On March 28, City Council will vote on a series of changes to its ordinance governing rider behavior. The changes include redefining dockless mobility as “micro-mobility,” a broader term that would allow regulations to apply to future transportation modes; requiring micro-mobility users to obey the same rules of the road as drivers; and providing local law enforcement authority to issue citations to those violating the ordinance, per a draft presented by ATD at a March 18 meeting of the Urban Transportation Commission.
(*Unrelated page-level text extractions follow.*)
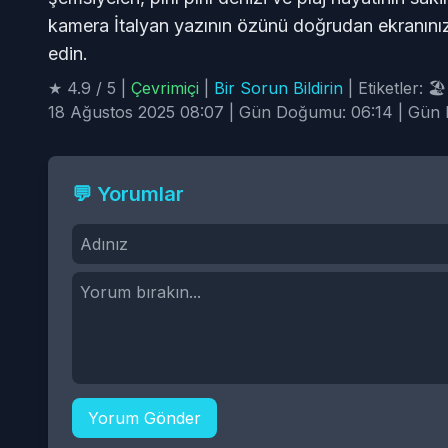
kamera İtalyan yazının özünü doğrudan ekranınıza 
edin.
★ 4.9 / 5 |
Çevrimiçi
|
Bir Sorun Bildirin
| Etiketler: 🏖
18 Ağustos 2025 08:07 | Gün Doğumu: 06:14 | Gün B
💬 Yorumlar
Yorum Gönder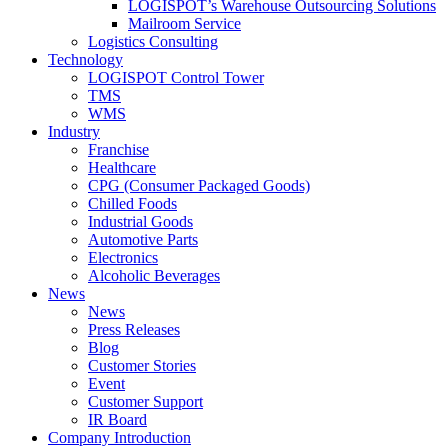
LOGISPOT’s Warehouse Outsourcing Solutions
Mailroom Service
Logistics Consulting
Technology
LOGISPOT Control Tower
TMS
WMS
Industry
Franchise
Healthcare
CPG (Consumer Packaged Goods)
Chilled Foods
Industrial Goods
Automotive Parts
Electronics
Alcoholic Beverages
News
News
Press Releases
Blog
Customer Stories
Event
Customer Support
IR Board
Company Introduction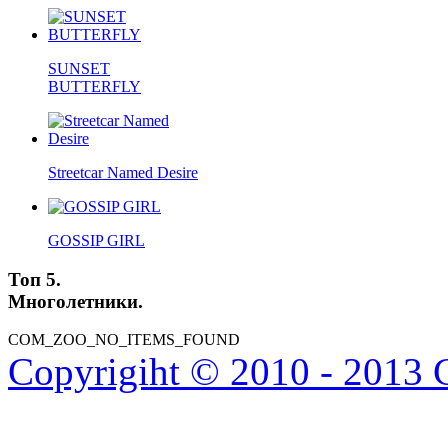
SUNSET
BUTTERFLY
Streetcar Named Desire
GOSSIP GIRL
Топ 5.
Многолетники.
COM_ZOO_NO_ITEMS_FOUND
Copyrigiht © 2010 - 2013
Later this spring, ATD will present additional proposals to council, including a potential cap on the number of micro-mobility operators, similar to the city’s approach to pedicabs, and increased operation fees that would allow the city to recoup the costs of processing applications, inspecting fleets, responding to citizen service requests and investing in infrastructure. “What we see in public policy innovation is it tends to be an incremental process,” Goodin said. “It’s hard for public agencies ... to anticipate what could be coming and to set up a regulatory framework in advance.” Dockless mobility “is the biggest change to the transportation landscape in over 70 years,” Jason JonMichael, assistant director of smart mobility for ATD, told Community Impact Newspaper in January. But it is not likely the last. Representatives at Lime, Bird and Ojo Electric said they are working to improve their geofencing capabilities, which would allow them to restrict vehicles’ use to areas where they are allowed. “We’re striving for that technology,” said Matt Tolan, vice president of sales and partnerships at Ojo, which recently launched 100 seated electric commuter scooters in Austin. “We’re not there yet.”